**WORK ITEM**
Lines from the one containing "Kategoriler" through the final line of the entries below: reproduce them exactly, all of them and only them.

-- -- --

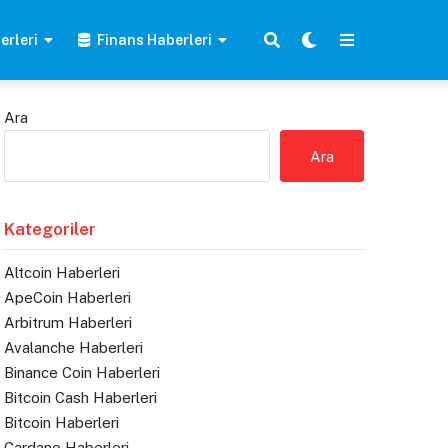
erleri
Finans Haberleri
Ara
Ara
Kategoriler
Altcoin Haberleri
ApeCoin Haberleri
Arbitrum Haberleri
Avalanche Haberleri
Binance Coin Haberleri
Bitcoin Cash Haberleri
Bitcoin Haberleri
Cardano Haberleri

-- -- --

**SOLUTION TO THIS EXERCISE**
Kategoriler
Altcoin Haberleri
ApeCoin Haberleri
Arbitrum Haberleri
Avalanche Haberleri
Binance Coin Haberleri
Bitcoin Cash Haberleri
Bitcoin Haberleri
Cardano Haberleri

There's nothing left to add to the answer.